Still, overall S&P500 earnings growth is only expected to have climbed +3% year-on-year, according to Refinitiv I/B/E/S. That would be the worst performance in two years, and is down from an expectation of +4.5% at the start of October.

Faltering profit growth would remove a key pillar that has helped shelter U.S. stock markets from more severe declines.

Among companies due to report in the coming week are the four largest in the U.S. by market value: Apple, Microsoft, Alphabet and Amazon.

(2) Europe's Earnings Show Strain of Energy, Supply Chain Issues

It's a different story in Europe, where soaring costs of energy, raw materials, labor and credit and tangled supply chains are chipping away at earnings expectations.

Nonetheless, a different lockdown sequencing and favorable currency effects mean companies listed on the pan-European STOXX 600 regional index are expected to report a rise of about 28.4% in earnings in the third quarter, according to Refinitiv I/B/E/S.

Nonetheless, that's down from an expected 32% jump pre-reporting season and a whopping 60% growth in Q3 2021.

So far results have been mixed: Telecom equipment makers Nokia and Ericsson missed analysts' expectations, but on a brighter note Birkin bag maker Hermes saw a sharp rise in sales growth, and the world's second-biggest spirits group Pernod Ricard beat expectations.

(3) Look for the ECB to Deliver Another 75 bps Hike

The European Central Bank (ECB) is widely expected to deliver its second supersized 75 basis-point rate hike on Thursday. Joining the global rate-hike party late, the ECB has delivered 125 bps worth of rises in two meetings in its fastest pace of policy tightening on record.

With Euro-area inflation at almost 10% versus an ECB target of 2%, there's little appetite to slow down now, even if recession risks are rising.

In fact, expect ECB Chief Christine Lagarde to face plenty of questions about when the central bank will start scaling back its bondholdings in the next tightening phase. Policymakers are also believed to be closing in on a deal to change the rules governing loans to banks that have benefited from a sudden jump in rates.

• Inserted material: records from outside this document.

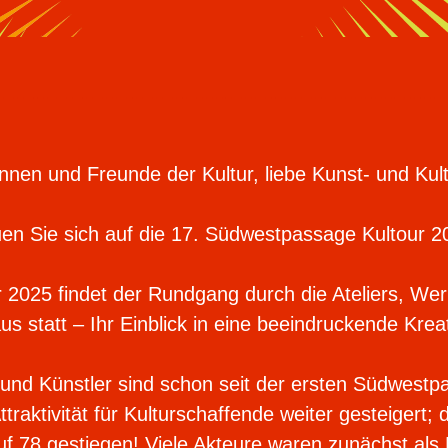
nnen und Freunde der Kultur, liebe Kunst- und Kul
uen Sie sich auf die 17. Südwestpassage Kultour 2
 2025 findet der Rundgang durch die Ateliers, Wer
us statt – Ihr Einblick in eine beeindruckende Krea
 und Künstler sind schon seit der ersten Südwestp
aktivität für Kulturschaffende weiter gesteigert; d
auf 78 gestiegen! Viele Akteure waren zunächst al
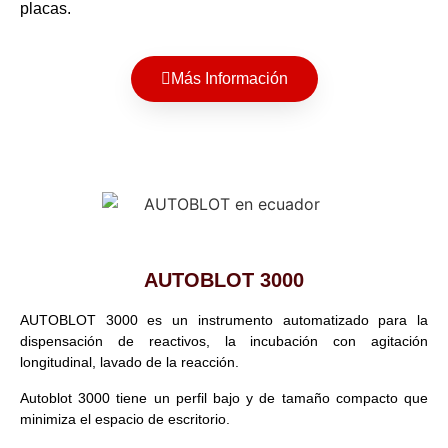
placas.
Más Información
AUTOBLOT 3000
AUTOBLOT 3000 es un instrumento automatizado para la
dispensación de reactivos, la incubación con agitación
longitudinal, lavado de la reacción.
Autoblot 3000 tiene un perfil bajo y de tamaño compacto que
minimiza el espacio de escritorio.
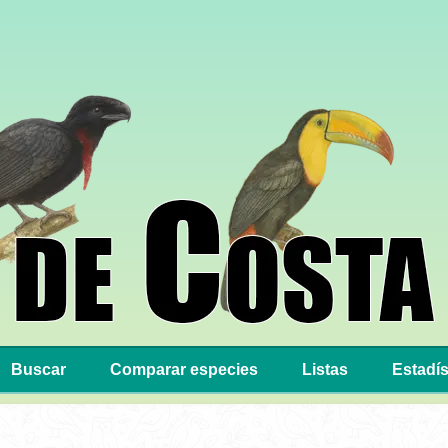
Buscar
Comparar especies
Listas
Estadís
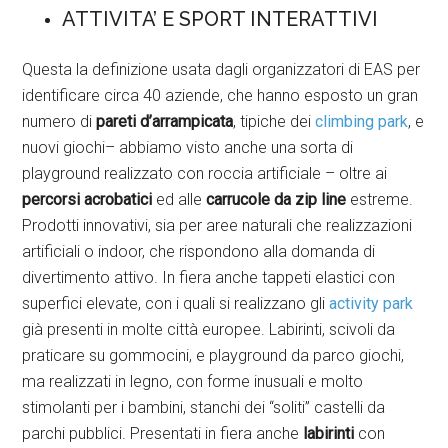
ATTIVITA’ E SPORT INTERATTIVI
Questa la definizione usata dagli organizzatori di EAS per
identificare circa 40 aziende, che hanno esposto un gran
numero di
pareti d’arrampicata
, tipiche dei
climbing park
, e
nuovi giochi– abbiamo visto anche una sorta di
playground realizzato con roccia artificiale – oltre ai
percorsi acrobatici
ed alle
carrucole da zip line
estreme.
Prodotti innovativi, sia per aree naturali che realizzazioni
artificiali o indoor, che rispondono alla domanda di
divertimento attivo. In fiera anche tappeti elastici con
superfici elevate, con i quali si realizzano gli
activity park
già presenti in molte città europee. Labirinti, scivoli da
praticare su gommocini, e playground da parco giochi,
ma realizzati in legno, con forme inusuali e molto
stimolanti per i bambini, stanchi dei “soliti” castelli da
parchi pubblici. Presentati in fiera anche
labirinti
con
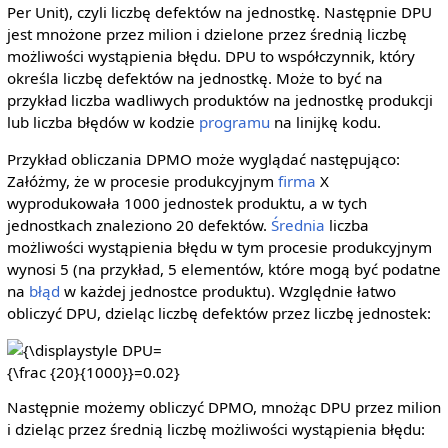
Per Unit), czyli liczbę defektów na jednostkę. Następnie DPU
jest mnożone przez milion i dzielone przez średnią liczbę
możliwości wystąpienia błędu. DPU to współczynnik, który
określa liczbę defektów na jednostkę. Może to być na
przykład liczba wadliwych produktów na jednostkę produkcji
lub liczba błędów w kodzie
programu
na linijkę kodu.
Przykład obliczania DPMO może wyglądać następująco:
Załóżmy, że w procesie produkcyjnym
firma
X
wyprodukowała 1000 jednostek produktu, a w tych
jednostkach znaleziono 20 defektów.
Średnia
liczba
możliwości wystąpienia błędu w tym procesie produkcyjnym
wynosi 5 (na przykład, 5 elementów, które mogą być podatne
na
błąd
w każdej jednostce produktu). Względnie łatwo
obliczyć DPU, dzieląc liczbę defektów przez liczbę jednostek:
{\displaystyle
DPU={\frac
{20}
Następnie możemy obliczyć DPMO, mnożąc DPU przez milion
{1000}}=0.02}
i dzieląc przez średnią liczbę możliwości wystąpienia błędu:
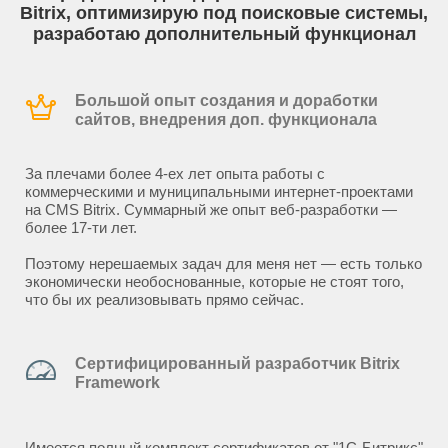
Bitrix, оптимизирую под поисковые системы,
разработаю дополнительный функционал
Большой опыт создания и доработки
сайтов, внедрения доп. функционала
За плечами более 4-ех лет опыта работы с
коммерческими и муниципальными интернет-проектами
на CMS Bitrix. Суммарный же опыт веб-разработки —
более 17-ти лет.
Поэтому нерешаемых задач для меня нет — есть только
экономически необоснованные, которые не стоят того,
что бы их реализовывать прямо сейчас.
Сертифицированный разработчик Bitrix
Framework
Имеется полный комплект сертификатов от "1С-Битрикс"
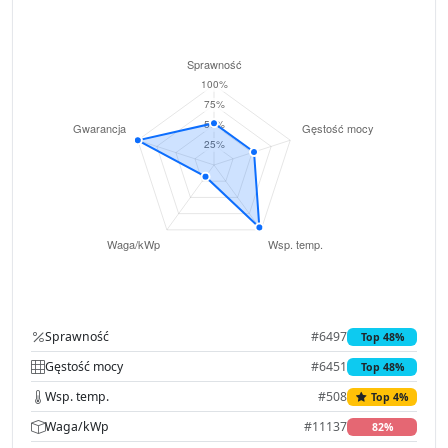
Sprawność
#6497
Top 48%
Gęstość mocy
#6451
Top 48%
Wsp. temp.
#508
Top 4%
Waga/kWp
#11137
82%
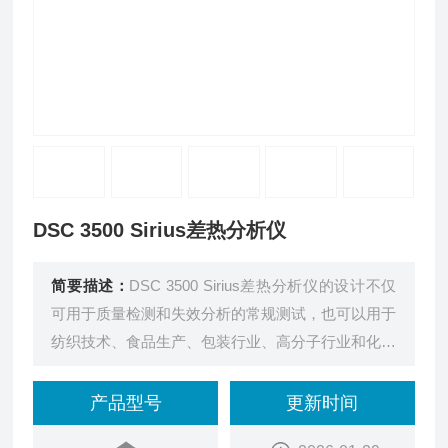
DSC 3500 Sirius差热分析仪
简要描述：
DSC 3500 Sirius差热分析仪的设计不仅
可用于质量检测和失效分析的常规测试，也可以用于
纺织技术、食品生产、包装行业、高分子行业和化妆
品行业甚至有机或无机材料的表征。
产品型号
更新时间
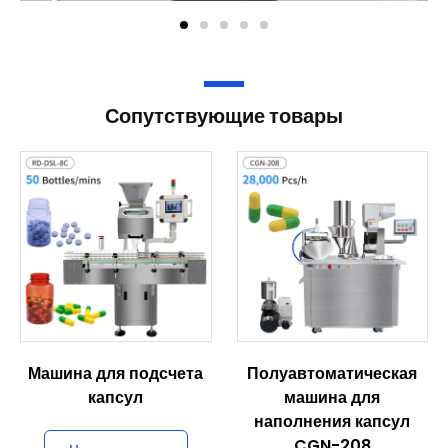
Сопутствующие товары
Машина для подсчета
Полуавтоматическая
капсул
машина для
наполнения капсул
CGN-208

(4) Bank of Japan (BoJ) Meets Friday

The Bank of Japan meets on Oct. 28 and is expected to continue running against the grain of global central banks by sticking to its extraordinary levels of stimulus — even as its policy exacerbates a politically unpopular plunge in the yen to a 32-year low beyond 150 per dollar.

The BOJ has conducted emergency bond buying for two days running to keep a lid on yields, showing its commitment to easing.

In Australia, the monetary policy outlook is much murkier. The Reserve Bank's decision in October to slow the pace of rate hikes reverberated in global markets, leading some to say the peak of policy tightening worldwide might be reached soon.

Recent data has backed the case for a slower pace of hikes with Australian employment numbers posting a disappointingly small rise in September. That put the spotlight on quarterly inflation data due on Wednesday that could help determine the next policy move.